Fransizka Arıcı yaptığı açıklamada, "Basında çıkan
leyleklerin azaldığı yönündeki haberin ardından, leylek yuvalarını
özellikle kontrol etmeye geldim. Ülkemizde mayıs ortasına kadar göç
devam ediyor. Bugünün durumuna göre geçen yıl ile aynı sayıda
yuvamız aktif. Bütün yuvalarda 1 leylek kuluçkada yatıyor. 1 yuvada
ise yeni hareketlilik var. Yani köyde misafir ettiğimiz leylek
sayısında azalma yerine artış olma ihtimali yüksek"
şeklinde konuştu.
Bu yıl leylek sayısında azalma değil artış olmasını beklediklerini
dile getiren Arıcı ailesi, bunda da Karacabey Belediyesi Leylek
Master Planı çerçevesinde hazırladıkları ve Euronatur tarafından
desteklenen projenin büyük etkisi olduğunu düşünüyor.
"TEK BİR HAMLE İLE BÖLGEYE 3 KATKI"
Konuyla ilgili konuşan İsmet Arıcı ise "Uluabat'ın
korunması çerçevesinde, 2004 yılında ‘Leylek Dostu Köyler Projesi'
hazırlamıştık. O günden bugüne yoğun bir şekilde doğa için mücadele
ediyoruz. 12 köyün elektrik hatlarının kabloluya dönüştürülmesini
ve o köylerde 160'ın üzerinde yuva platformunun hazırlanmasını
sağlamıştık. Çalışmaların sonunda, insan etkenli leylek ölümlerini
bugün neredeyse %100 oranında bitirmiş durumdayız. Ancak şunu
gördük ki leyleklerin ölümünü önlemek yeterli değil. Beslenme
alanlarının da iyileştirilmesi gerekiyor. Bu noktada, Karacabey
Belediyesi ile hazırladığımız projemiz Avrupa'dan da destek aldı ve
leyleklerin beslenme alanı olan ıslak meralar, doğal yollarla
doğaya geri kazandırıldı. Bu uygulama ile aslında tek bir hamle ile
üç avantaj sağlamış olduk. Birincisi leylek ve diğer göçmen kuşlara
yeni beslenme alanı kazandırıldı. İkincisi, yerli ırk olan boz
ineklerin çoğalmasına katkı sağlandı. Üçüncü olarak da hayvancılık
faaliyeti ile bölge ekonomisine katkı sunuldu.

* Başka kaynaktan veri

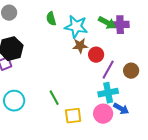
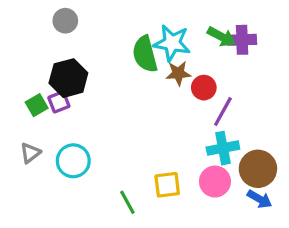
green semicircle: (51, 19) -> (145, 54), moved, size x1.6
brown circle: (131, 71) -> (258, 169), moved, size x1.5
green line: (54, 98) -> (127, 202), moved
blue arrow: (121, 109) -> (260, 199), moved

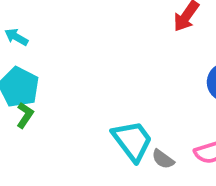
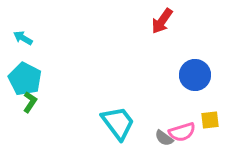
gray semicircle: (163, 159) -> (164, 138), moved

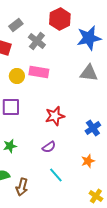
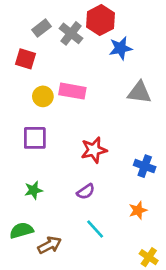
blue star: (89, 38) -> (121, 48), moved, size x0.7
gray cross: (37, 41) -> (71, 33), moved
blue cross: (93, 128) -> (145, 166), turned -35
brown arrow: (22, 187) -> (50, 245), turned -132

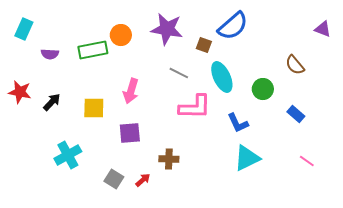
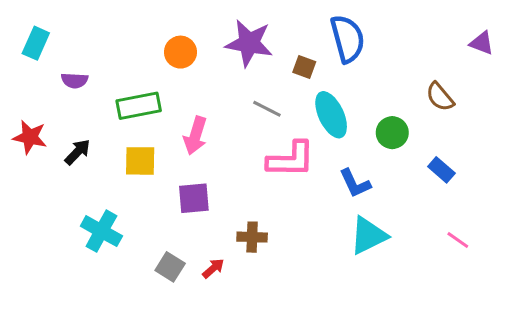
blue semicircle: (233, 26) -> (347, 39), turned -64
green rectangle: (93, 50) -> (139, 106), moved
cyan cross: (68, 155) -> (101, 231), turned -32

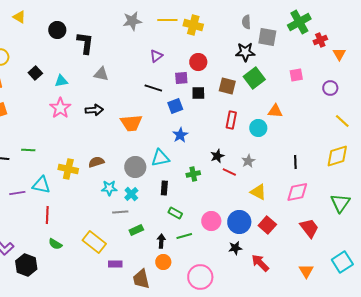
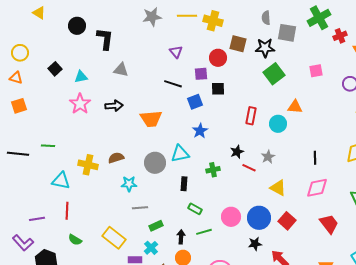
purple triangle: (156, 56) -> (176, 52), turned -32
brown square: (227, 86) -> (238, 44), moved
purple line: (17, 193) -> (37, 219), moved
cyan cross: (131, 194) -> (151, 248), moved

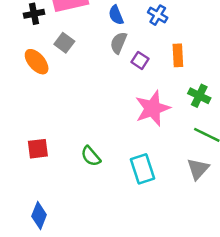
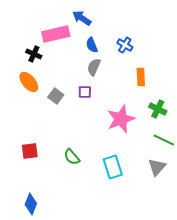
black cross: (34, 14) -> (34, 54), moved, turned 35
gray square: (64, 43) -> (56, 96), moved
purple square: (140, 60) -> (85, 92), moved, turned -32

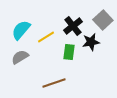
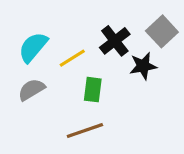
green rectangle: (69, 52) -> (93, 90), moved

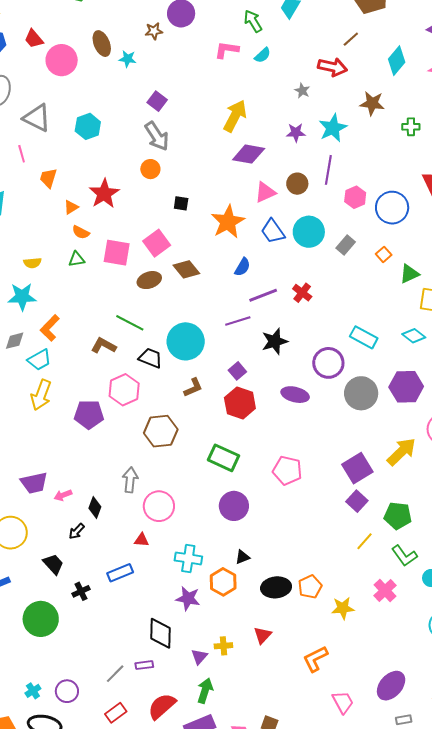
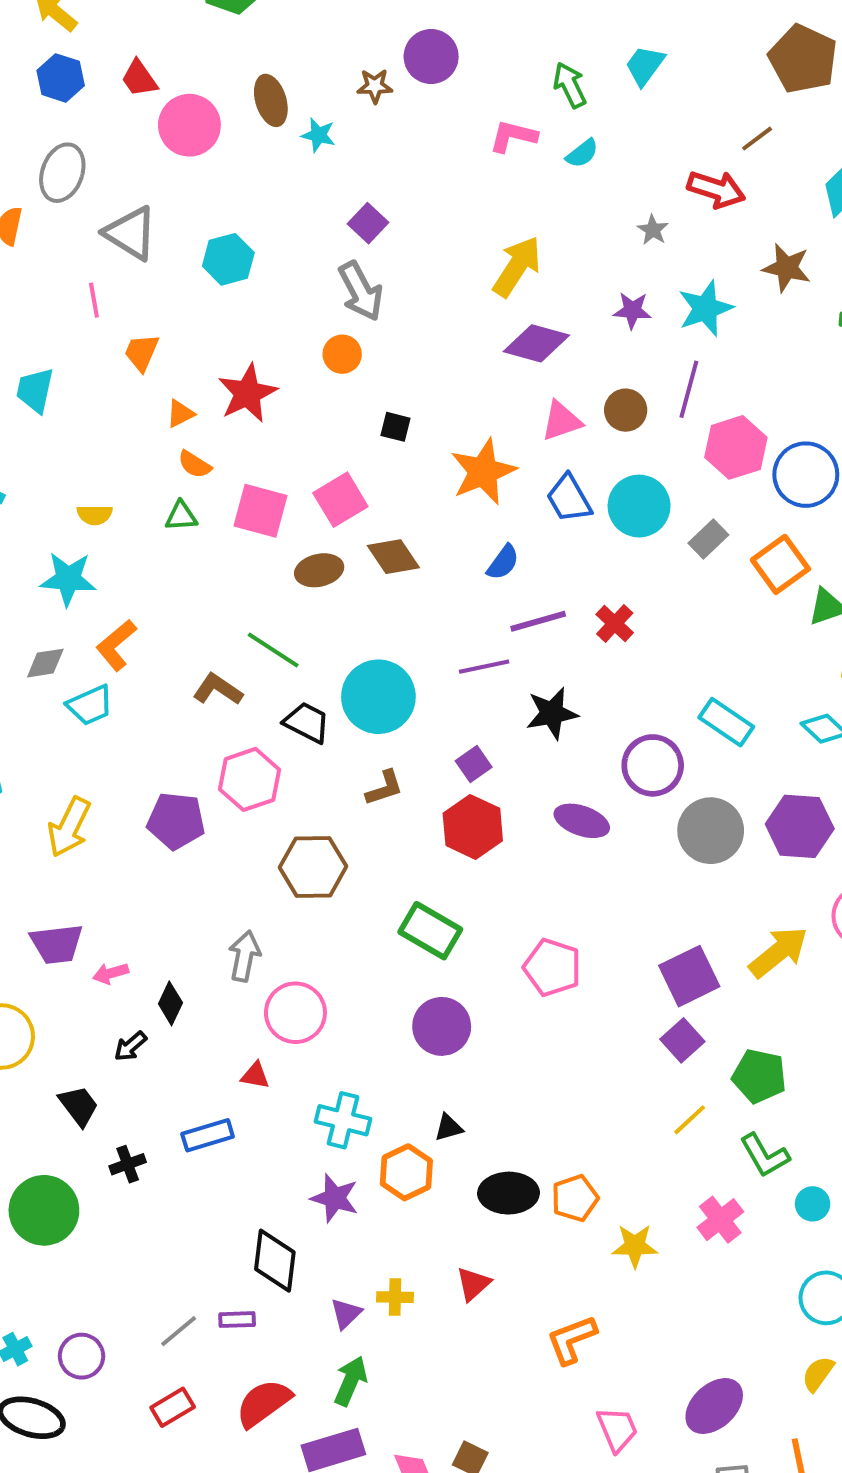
pink hexagon: (355, 197) -> (736, 447), size x1.4
orange square: (384, 254) -> (780, 564), size x1.8
yellow arrow: (41, 395) -> (69, 827), moved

Bir buçuk yıldır
projenin uygulandığı sahanın, leylekler ile diğer su ve göç kuşları
tarafından kullanıldığına şahit oluyoruz. Çünkü otlatmanın
yapıldığı sürekli tazelenen çayırda, sürüngenler yoğun şekilde
çoğalmış. Bu bölge için umut verici" dedi.

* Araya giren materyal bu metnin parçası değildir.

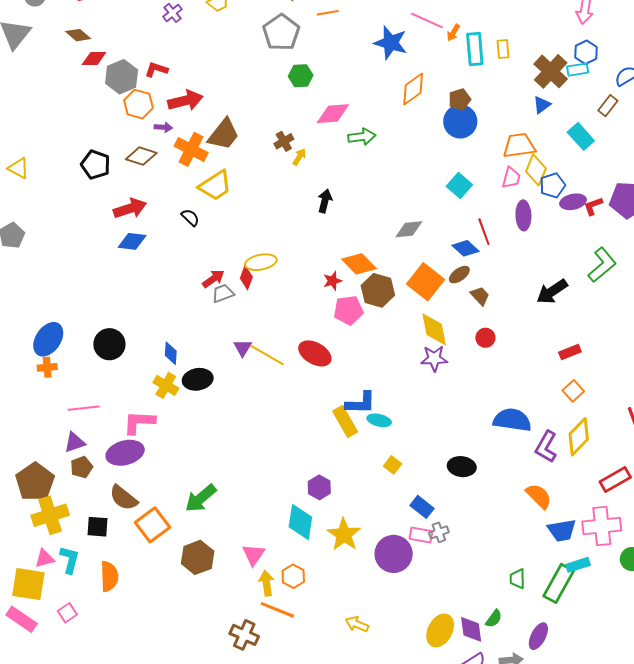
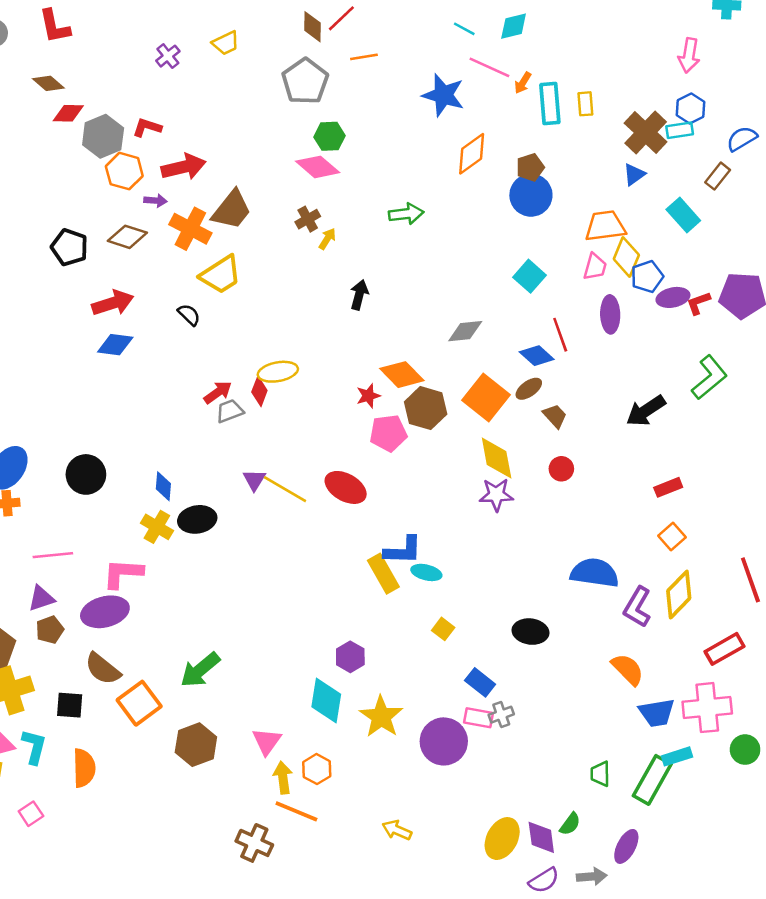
pink diamond: (333, 114) -> (318, 167), moved, turned 44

"Geliştirilen proje ile üreyen yavruların sayısı da
artacak"
İsmet Arıcı ayrıca, leylekleri göç edenler ve yuvalayanlar olarak
ikiye ayırdıklarını belirterek, "Bu sene leylekler geç
geldiği için birkaç gün önce medyada bazı haberler çıkmıştı. Ancak
durum sanıldığı gibi değil. Göç eden leyleklerin sayıları fark
edilmemiş. O zaten bir an meselesi. Şu anda gerçekleştirdiğimiz
gözlemde, azalma değil aksine artış var. Hatta geliştirdiğimiz bu
proje ile üreyen yavruların da sayısının artacağına
inanıyoruz" dedi.
"ÇEVRECİ KURULUŞLARA ROL MODEL OLDU"
Öte yandan, Arıcı ailesinin Karacabey Belediyesi ve Alman doğa
kuruluşu EuroNatur'un sağladığı fon ile Uluabat Gölü'nde
gerçekleştirdiği ‘'Meraların Doğal Yollarla Leyleklere ve Göçmen
Kuşlara Geri Kazandırma Projesi", 1 yılın ardından elde
ettiği başarı ile çevreci kuruluşlara adeta model oluyor.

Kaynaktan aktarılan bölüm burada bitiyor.